**Required action**. Instruction for the data below: set down exactly the lines from the line with "Москва, Кронштадтский буль" to the line with "возможно, разница будет не столь существенна.", inclusive, and no others.

(Records contained in a dataset)
:::

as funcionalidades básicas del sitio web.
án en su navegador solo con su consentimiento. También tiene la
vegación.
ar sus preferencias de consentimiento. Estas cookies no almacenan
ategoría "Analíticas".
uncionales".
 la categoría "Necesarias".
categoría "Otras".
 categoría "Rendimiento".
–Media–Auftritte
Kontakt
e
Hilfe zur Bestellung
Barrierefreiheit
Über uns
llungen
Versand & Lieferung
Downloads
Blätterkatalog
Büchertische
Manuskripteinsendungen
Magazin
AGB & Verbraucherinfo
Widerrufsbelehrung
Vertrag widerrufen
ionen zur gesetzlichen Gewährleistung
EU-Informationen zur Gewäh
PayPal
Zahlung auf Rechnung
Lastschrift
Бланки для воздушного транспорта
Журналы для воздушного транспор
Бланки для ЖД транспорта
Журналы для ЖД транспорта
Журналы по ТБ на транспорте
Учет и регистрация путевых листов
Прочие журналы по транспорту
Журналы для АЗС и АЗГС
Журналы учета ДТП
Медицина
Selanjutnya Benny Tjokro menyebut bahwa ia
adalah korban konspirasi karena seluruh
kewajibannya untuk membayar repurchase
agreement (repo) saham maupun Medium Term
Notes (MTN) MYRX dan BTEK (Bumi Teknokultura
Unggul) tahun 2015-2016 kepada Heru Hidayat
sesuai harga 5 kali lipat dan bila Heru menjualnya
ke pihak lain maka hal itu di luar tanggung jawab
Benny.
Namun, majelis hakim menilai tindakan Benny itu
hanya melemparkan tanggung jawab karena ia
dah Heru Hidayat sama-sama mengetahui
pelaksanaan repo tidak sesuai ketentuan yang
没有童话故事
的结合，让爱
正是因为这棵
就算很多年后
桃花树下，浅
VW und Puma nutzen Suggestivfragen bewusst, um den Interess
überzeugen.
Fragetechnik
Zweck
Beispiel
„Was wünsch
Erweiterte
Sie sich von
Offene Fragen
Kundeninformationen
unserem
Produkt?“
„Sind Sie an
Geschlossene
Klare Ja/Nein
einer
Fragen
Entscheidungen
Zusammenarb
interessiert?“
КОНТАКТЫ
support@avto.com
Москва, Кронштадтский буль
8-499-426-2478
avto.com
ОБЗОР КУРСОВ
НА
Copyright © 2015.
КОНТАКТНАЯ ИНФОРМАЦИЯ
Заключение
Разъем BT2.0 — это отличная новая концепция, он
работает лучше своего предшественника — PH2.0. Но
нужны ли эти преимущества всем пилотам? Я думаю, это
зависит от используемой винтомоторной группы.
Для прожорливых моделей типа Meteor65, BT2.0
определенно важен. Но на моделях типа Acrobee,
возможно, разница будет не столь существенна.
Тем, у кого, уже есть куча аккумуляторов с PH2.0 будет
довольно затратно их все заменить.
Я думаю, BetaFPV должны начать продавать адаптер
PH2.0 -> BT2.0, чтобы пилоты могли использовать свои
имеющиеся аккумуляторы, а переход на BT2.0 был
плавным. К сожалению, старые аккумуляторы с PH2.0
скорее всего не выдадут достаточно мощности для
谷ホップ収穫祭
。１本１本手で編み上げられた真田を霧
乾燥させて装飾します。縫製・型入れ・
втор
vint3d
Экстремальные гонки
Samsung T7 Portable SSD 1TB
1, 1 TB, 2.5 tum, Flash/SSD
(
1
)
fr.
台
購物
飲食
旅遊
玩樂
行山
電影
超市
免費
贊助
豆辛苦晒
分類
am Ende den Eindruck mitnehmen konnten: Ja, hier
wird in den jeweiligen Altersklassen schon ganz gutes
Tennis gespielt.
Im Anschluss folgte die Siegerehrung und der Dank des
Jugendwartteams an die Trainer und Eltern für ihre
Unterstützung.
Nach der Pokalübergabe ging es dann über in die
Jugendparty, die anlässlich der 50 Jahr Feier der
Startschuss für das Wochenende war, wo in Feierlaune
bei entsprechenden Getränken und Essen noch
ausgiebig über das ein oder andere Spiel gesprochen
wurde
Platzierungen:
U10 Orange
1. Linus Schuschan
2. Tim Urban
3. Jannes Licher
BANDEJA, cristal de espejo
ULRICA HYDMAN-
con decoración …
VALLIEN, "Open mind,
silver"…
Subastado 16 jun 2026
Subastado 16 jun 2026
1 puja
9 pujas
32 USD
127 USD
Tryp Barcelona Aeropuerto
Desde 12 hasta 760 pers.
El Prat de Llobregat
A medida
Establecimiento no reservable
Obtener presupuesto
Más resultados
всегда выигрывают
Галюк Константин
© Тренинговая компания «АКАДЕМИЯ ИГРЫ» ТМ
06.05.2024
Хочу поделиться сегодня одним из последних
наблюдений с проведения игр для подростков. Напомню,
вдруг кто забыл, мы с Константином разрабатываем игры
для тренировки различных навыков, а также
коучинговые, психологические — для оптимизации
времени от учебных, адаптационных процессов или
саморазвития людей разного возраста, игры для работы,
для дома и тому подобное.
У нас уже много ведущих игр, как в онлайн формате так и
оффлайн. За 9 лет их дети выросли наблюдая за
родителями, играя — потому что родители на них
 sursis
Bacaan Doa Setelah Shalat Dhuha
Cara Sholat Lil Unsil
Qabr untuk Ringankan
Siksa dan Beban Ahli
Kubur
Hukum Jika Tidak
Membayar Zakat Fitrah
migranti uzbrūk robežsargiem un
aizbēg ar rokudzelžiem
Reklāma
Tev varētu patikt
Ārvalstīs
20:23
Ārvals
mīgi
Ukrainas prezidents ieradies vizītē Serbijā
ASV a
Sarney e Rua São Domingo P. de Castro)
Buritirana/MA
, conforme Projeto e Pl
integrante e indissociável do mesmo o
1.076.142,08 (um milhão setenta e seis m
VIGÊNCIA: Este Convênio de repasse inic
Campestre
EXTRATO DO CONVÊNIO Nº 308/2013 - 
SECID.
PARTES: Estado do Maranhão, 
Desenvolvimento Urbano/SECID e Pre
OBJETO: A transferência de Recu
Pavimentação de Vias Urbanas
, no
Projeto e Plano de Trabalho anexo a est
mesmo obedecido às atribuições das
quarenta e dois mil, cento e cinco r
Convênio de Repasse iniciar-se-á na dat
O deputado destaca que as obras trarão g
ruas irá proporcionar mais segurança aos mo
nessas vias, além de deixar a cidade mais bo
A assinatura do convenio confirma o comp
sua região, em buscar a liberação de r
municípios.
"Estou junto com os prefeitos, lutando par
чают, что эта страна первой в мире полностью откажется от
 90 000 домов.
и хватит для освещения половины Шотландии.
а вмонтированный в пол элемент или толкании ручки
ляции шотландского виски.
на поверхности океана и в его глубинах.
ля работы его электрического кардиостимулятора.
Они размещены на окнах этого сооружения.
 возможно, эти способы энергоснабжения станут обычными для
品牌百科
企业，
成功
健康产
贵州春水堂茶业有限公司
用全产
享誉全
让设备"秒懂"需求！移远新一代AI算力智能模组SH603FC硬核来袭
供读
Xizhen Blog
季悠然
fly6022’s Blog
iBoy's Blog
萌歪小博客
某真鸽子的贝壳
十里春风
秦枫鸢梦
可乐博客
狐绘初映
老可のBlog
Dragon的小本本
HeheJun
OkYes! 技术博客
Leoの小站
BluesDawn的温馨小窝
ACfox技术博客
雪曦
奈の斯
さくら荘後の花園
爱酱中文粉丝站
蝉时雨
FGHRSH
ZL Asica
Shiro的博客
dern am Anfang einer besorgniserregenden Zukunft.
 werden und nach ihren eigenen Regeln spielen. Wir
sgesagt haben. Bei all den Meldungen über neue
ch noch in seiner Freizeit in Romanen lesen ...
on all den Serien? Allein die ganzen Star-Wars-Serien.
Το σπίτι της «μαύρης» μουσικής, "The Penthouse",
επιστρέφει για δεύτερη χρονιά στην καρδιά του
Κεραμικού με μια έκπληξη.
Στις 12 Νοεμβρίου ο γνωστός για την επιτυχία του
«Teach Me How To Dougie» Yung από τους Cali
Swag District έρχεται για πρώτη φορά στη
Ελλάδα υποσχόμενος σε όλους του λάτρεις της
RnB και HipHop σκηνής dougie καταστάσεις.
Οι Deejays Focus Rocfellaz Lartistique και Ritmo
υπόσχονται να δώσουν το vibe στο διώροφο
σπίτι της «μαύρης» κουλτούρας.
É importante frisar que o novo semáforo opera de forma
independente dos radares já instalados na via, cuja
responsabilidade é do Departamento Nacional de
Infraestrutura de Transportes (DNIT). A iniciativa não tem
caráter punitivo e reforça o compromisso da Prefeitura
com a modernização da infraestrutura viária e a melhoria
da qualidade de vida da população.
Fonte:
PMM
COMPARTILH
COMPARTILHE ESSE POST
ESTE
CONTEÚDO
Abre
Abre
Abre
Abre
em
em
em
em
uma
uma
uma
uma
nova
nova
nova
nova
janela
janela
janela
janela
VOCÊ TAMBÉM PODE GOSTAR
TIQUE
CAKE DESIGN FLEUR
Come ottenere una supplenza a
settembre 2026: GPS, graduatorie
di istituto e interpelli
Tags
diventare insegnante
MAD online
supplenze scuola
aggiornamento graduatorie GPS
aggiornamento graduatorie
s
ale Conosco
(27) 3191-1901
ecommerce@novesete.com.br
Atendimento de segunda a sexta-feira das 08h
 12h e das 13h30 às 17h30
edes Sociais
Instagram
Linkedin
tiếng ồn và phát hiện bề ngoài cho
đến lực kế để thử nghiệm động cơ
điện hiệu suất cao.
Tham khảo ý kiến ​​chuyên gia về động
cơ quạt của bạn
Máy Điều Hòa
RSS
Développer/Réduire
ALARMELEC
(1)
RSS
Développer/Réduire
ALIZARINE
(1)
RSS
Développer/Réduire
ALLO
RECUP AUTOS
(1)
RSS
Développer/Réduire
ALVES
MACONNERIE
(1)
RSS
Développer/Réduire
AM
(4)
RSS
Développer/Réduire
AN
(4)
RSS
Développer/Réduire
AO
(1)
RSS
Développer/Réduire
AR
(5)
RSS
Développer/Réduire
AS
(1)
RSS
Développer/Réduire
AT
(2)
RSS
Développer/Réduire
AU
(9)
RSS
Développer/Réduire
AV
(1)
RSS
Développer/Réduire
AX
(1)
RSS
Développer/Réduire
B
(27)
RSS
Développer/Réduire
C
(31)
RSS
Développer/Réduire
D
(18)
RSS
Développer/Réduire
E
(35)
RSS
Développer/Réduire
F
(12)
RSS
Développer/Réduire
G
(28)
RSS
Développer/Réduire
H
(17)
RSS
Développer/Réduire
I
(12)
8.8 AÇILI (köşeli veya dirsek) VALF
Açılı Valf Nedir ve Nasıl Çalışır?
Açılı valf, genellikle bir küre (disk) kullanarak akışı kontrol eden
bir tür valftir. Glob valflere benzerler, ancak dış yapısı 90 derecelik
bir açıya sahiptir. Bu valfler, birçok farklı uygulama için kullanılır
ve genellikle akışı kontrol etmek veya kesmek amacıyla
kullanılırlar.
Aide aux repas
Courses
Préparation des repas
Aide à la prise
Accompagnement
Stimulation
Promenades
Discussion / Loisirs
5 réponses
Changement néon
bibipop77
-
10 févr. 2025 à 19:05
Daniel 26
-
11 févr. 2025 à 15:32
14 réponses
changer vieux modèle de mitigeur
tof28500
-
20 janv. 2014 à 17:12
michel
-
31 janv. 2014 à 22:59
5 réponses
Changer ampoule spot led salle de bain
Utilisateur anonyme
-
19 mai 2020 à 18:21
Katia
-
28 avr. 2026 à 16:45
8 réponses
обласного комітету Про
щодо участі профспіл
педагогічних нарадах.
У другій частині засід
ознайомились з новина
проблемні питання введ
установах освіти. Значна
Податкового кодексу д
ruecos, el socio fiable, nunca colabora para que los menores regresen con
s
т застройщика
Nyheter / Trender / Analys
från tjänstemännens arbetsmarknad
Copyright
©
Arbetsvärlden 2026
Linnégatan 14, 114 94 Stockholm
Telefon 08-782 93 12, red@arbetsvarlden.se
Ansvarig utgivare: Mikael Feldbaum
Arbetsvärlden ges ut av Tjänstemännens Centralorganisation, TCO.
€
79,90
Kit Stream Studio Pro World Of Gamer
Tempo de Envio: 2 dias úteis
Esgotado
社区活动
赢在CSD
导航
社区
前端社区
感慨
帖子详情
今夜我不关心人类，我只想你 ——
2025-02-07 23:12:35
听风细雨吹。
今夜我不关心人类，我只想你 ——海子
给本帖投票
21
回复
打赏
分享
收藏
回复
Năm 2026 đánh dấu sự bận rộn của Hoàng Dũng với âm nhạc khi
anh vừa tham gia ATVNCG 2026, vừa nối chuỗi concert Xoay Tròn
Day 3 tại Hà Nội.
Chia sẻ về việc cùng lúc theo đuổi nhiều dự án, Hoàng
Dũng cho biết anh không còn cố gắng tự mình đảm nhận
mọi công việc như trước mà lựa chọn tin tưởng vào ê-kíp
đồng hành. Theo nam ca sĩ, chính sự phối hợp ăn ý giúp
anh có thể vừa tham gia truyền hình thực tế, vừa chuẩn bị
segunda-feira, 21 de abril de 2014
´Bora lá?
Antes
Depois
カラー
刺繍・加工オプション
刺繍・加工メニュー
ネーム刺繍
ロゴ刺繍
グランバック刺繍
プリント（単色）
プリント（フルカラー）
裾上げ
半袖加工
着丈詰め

:::

**Exercise answer**.
Москва, Кронштадтский буль
8-499-426-2478
avto.com
ОБЗОР КУРСОВ
НА
Copyright © 2015.
КОНТАКТНАЯ ИНФОРМАЦИЯ
Заключение
Разъем BT2.0 — это отличная новая концепция, он
работает лучше своего предшественника — PH2.0. Но
нужны ли эти преимущества всем пилотам? Я думаю, это
зависит от используемой винтомоторной группы.
Для прожорливых моделей типа Meteor65, BT2.0
определенно важен. Но на моделях типа Acrobee,
возможно, разница будет не столь существенна.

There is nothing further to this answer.